Toutefois, selon plusieurs historiens, si le kéfir de lait s’est rendu jusqu’à nous, c’est grâce à son importance capitale pour les peuples du nord du Caucase.

Il y a plus de 2000 ans, cette région entre la Russie et la Géorgie était peuplée de montagnards nomades, qui élevaient des troupeaux de chèvres et de bovins pour leur lait.

On a tendance à l’oublier, mais le lait frais a une durée de conservation très courte. Sans réfrigérateur, la meilleure façon pour le conserver est de le fermenter.

Les nomades du Caucase fermentaient leur lait dans des outres en cuir grâce à des grains de kéfir.

Le kéfir faisait partie de leur quotidien: quand les bergers prélevaient le kéfir dans les outres, ils y ajoutaient du nouveau lait frais, pour faire du kéfir en continu. Cette technique était transmise de génération en génération.

À l’époque, les grains de kéfir avaient une grande valeur et faisaient partie des héritages familiaux.

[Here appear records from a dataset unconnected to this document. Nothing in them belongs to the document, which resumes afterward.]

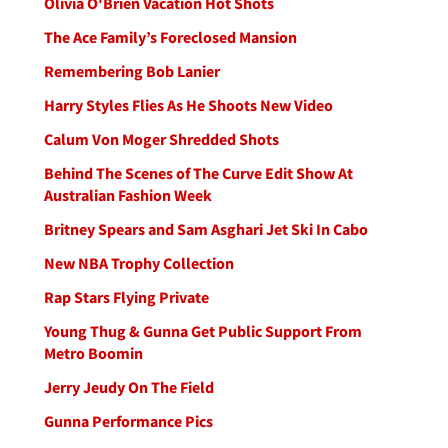
Olivia O'Brien Vacation Hot Shots
The Ace Family’s Foreclosed Mansion
Remembering Bob Lanier
Harry Styles Flies As He Shoots New Video
Calum Von Moger Shredded Shots
Behind The Scenes of The Curve Edit Show At
Australian Fashion Week
Britney Spears and Sam Asghari Jet Ski In Cabo
New NBA Trophy Collection
Rap Stars Flying Private
Young Thug & Gunna Get Public Support From
Metro Boomin
Jerry Jeudy On The Field
Gunna Performance Pics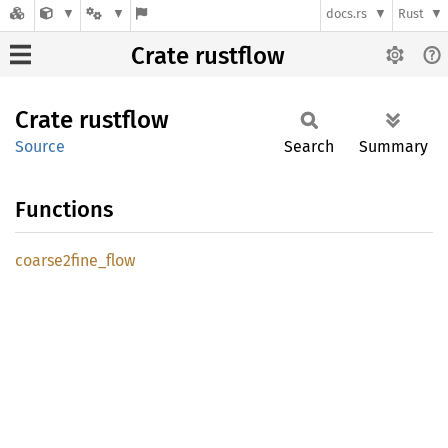
docs.rs
Rust
Crate rustflow
Crate
rustflow
Source
Search
Summary
Functions
coarse2fine_
flow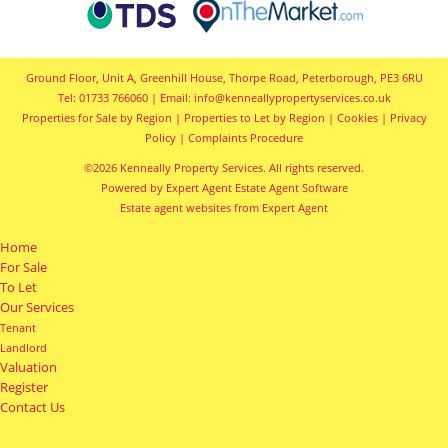
Ground Floor, Unit A, Greenhill House, Thorpe Road, Peterborough, PE3 6RU
Tel: 01733 766060 | Email:
info@kenneallypropertyservices.co.uk
Properties for Sale by Region
|
Properties to Let by Region
|
Cookies
|
Privacy
Policy
|
Complaints Procedure
©
2026 Kenneally Property Services. All rights reserved.
Powered by Expert Agent
Estate Agent Software
Estate agent websites
from Expert Agent
Home
For Sale
To Let
Our Services
Tenant
Landlord
Valuation
Register
Contact Us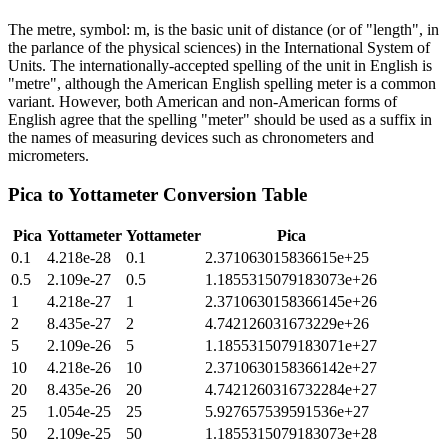
The metre, symbol: m, is the basic unit of distance (or of "length", in
the parlance of the physical sciences) in the International System of
Units. The internationally-accepted spelling of the unit in English is
"metre", although the American English spelling meter is a common
variant. However, both American and non-American forms of
English agree that the spelling "meter" should be used as a suffix in
the names of measuring devices such as chronometers and
micrometers.
Pica
to
Yottameter
Conversion Table
Pica
Yottameter
Yottameter
Pica
0.1
4.218e-28
0.1
2.371063015836615e+25
0.5
2.109e-27
0.5
1.1855315079183073e+26
1
4.218e-27
1
2.3710630158366145e+26
2
8.435e-27
2
4.742126031673229e+26
5
2.109e-26
5
1.1855315079183071e+27
10
4.218e-26
10
2.3710630158366142e+27
20
8.435e-26
20
4.7421260316732284e+27
25
1.054e-25
25
5.927657539591536e+27
50
2.109e-25
50
1.1855315079183073e+28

Femme nomade en train de verser du lait dans une outre en peau de chèvre
Femme nomade en train de verser du lait dans une outre en peau de chèvre

Les grains de kéfir: un cadeau divin?

Selon les légendes, les grains de kéfir ont été donnés en cadeau au peuple Karatchaï par le prophète Mahomet lui-même.

Ce n’est pas étonnant qu’on leur attribue une origine divine.

Les grains de kéfir, aussi appelés «grains du prophète», possèdent des pouvoirs quasi magiques: ils transforment le lait en produit sain, sans danger, fortifiant et qui se conserve plus longtemps. De vrais magiciens!

D’un point de vue scientifique, les grains de kéfir se seraient formés à force d’ajouter et d’enlever du lait dans des outres de peaux animales.

Les microorganismes du lait cru et ceux des outres auraient, à la longue, formé une colonie symbiotique de levures et de bactéries sous forme de petits grains gélatineux.

Là est la magie des grains de kéfir: personne, à travers les époques, n’a réussi à recréer des grains de kéfir artificiellement.

Pour créer des grains de kéfir, il faut absolument… des grains de kéfir! Les grains sont nés du hasard, et ensuite perpétués à travers le temps.

Les grains de kéfir furent longtemps tenus secrets par les peuples du Caucase. Selon leurs croyances, les grains auraient perdu leurs pouvoirs «magiques» si leur existence avait été révélée à des étrangers.

En parler, ou pire, en donner, c’était commettre un crime religieux et risquer de détruire une tradition millénaire.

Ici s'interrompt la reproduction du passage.